Mais si les DRH sont favorables à la signature d'accords d'entreprise, ils sont, en revanche, beaucoup plus réservés quant aux contraintes imposées par la législation. 65,3 % jugent les orientations du législateur inadaptées aux réalités économiques et 69,7 % aux besoins des entreprises. Dominique Laurent, d'ElcoBrandt, dénonce un cadre mouvant et complexe. « Avec les 35 heures, les salariés travaillent moins, mais avec la réforme sur les retraites, ils doivent rester plus longtemps en activité. Il y a de quoi devenir schizophrène. » Difficile, également, de négocier en même temps la réforme de la formation professionnelle et celle du dialogue social. « Il faut maintenant stabiliser le cadre. Les entreprises ne peuvent plus suivre à un moment où elles sont confrontées à des défis considérables. »

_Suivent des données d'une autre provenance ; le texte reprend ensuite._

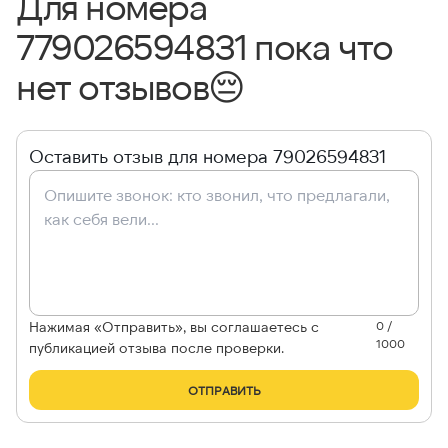
Для номера
779026594831 пока что
нет отзывов
😔
Оставить отзыв для номера 79026594831
Нажимая «Отправить», вы соглашаетесь с
0 /
1000
публикацией отзыва после проверки.
ОТПРАВИТЬ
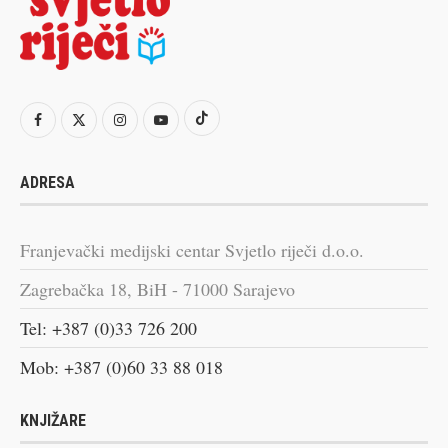
ADRESA
Franjevački medijski centar Svjetlo riječi d.o.o.
Zagrebačka 18, BiH - 71000 Sarajevo
Tel: +387 (0)33 726 200
Mob: +387 (0)60 33 88 018
KNJIŽARE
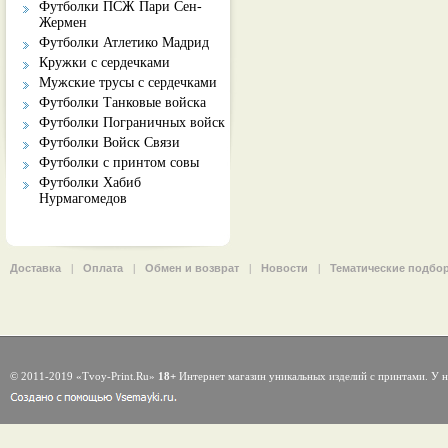
Футболки ПСЖ Пари Сен-
Жермен
Футболки Атлетико Мадрид
Кружки с сердечками
Мужские трусы с сердечками
Футболки Танковые войска
Футболки Пограничных войск
Футболки Войск Связи
Футболки с принтом совы
Футболки Хабиб
Нурмагомедов
Доставка
|
Оплата
|
Обмен и возврат
|
Новости
|
Тематические подбо
© 2011-2019 «Tvoy-Print.Ru»
18+
Интернет магазин уникальных изделий с принтами. У н
Задать вопрос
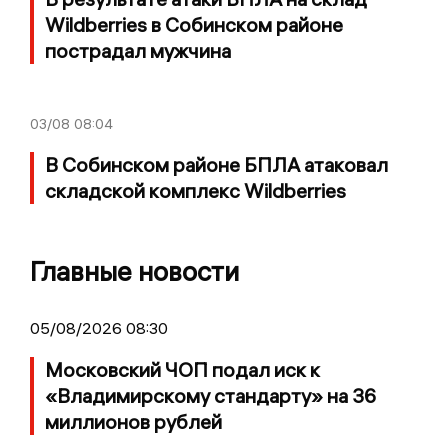
Wildberries в Собинском районе
пострадал мужчина
03/08
08:04
В Собинском районе БПЛА атаковал
складской комплекс Wildberries
Главные новости
05/08/2026 08:30
Московский ЧОП подал иск к
«Владимирскому стандарту» на 36
миллионов рублей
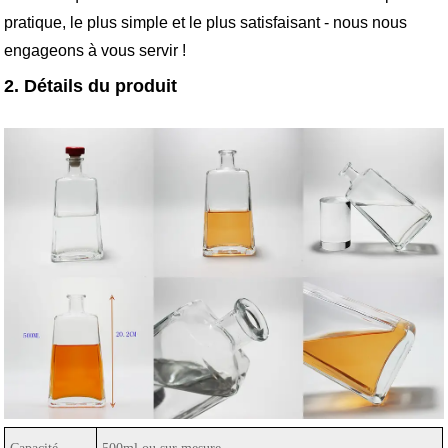
pratique, le plus simple et le plus satisfaisant - nous nous
engageons à vous servir !
2. Détails du produit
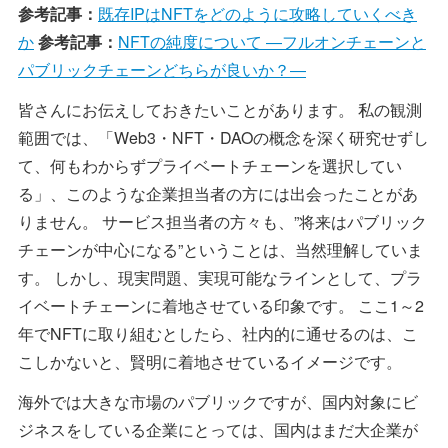
参考記事：
既存IPはNFTをどのように攻略していくべき
か
参考記事：
NFTの純度について ―フルオンチェーンと
パブリックチェーンどちらが良いか？―
皆さんにお伝えしておきたいことがあります。 私の観測
範囲では、「Web3・NFT・DAOの概念を深く研究せずし
て、何もわからずプライベートチェーンを選択してい
る」、このような企業担当者の方には出会ったことがあ
りません。 サービス担当者の方々も、”将来はパブリック
チェーンが中心になる”ということは、当然理解していま
す。 しかし、現実問題、実現可能なラインとして、プラ
イベートチェーンに着地させている印象です。 ここ1～2
年でNFTに取り組むとしたら、社内的に通せるのは、こ
こしかないと、賢明に着地させているイメージです。
海外では大きな市場のパブリックですが、国内対象にビ
ジネスをしている企業にとっては、国内はまだ大企業が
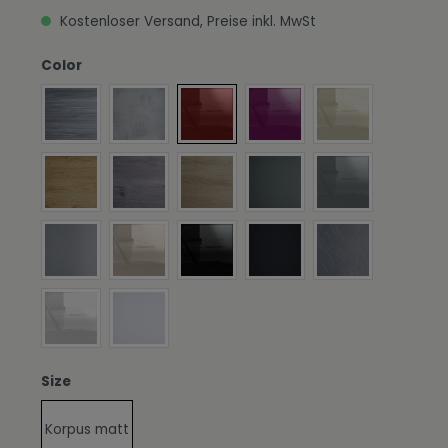
Kostenloser Versand, Preise inkl. MwSt
auswählen
Color
Front in Avola-Anthrazit
Front in Beton Oxid Optik
Front in Bordeaux Hochglanz
Front in Brombeer Hochgl
Front in Creme
Front in Eiche Natur
Front in Eiche Nordic
Front in Eiche sägerau
Front in Graphit Seidenm
Front in Grau H
Front in Hellgrau Seidenmatt
Front in Sandgrau Hochglanz
Front in Schwarz Hochglanz
Front in Schwarz matt
Front in Scratc
Front in Weiß Hochglanz
Front in Weiß matt
auswählen
Size
Korpus matt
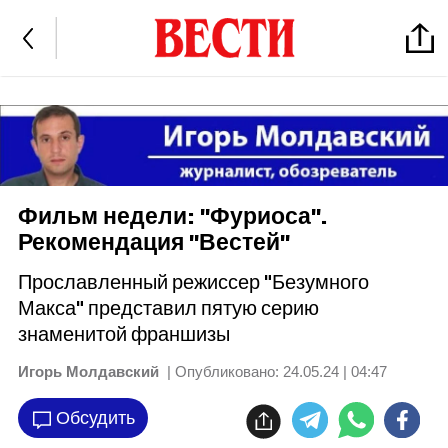
Фильм недели: "Фуриоса".
Рекомендация "Вестей"
Прославленный режиссер "Безумного
Макса" представил пятую серию
знаменитой франшизы
Игорь Молдавский
| Опубликовано:
24.05.24 | 04:47
Обсудить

Christian Delhaye, de Michelin, pointe, pour sa part, les difficultés de mise en œuvre des nouveaux dispositifs. « Prenons l'exemple de la réforme de la formation. Pourquoi aller aussi loin sur les contraintes en termes de moyens au lieu de fixer simplement des orientations et de laisser les entreprises s'organiser ? C'est un vrai casse-tête administratif », regrette-t-il. Un discours déjà entendu à l'époque des lois Aubry !

Auteur

  • C.L.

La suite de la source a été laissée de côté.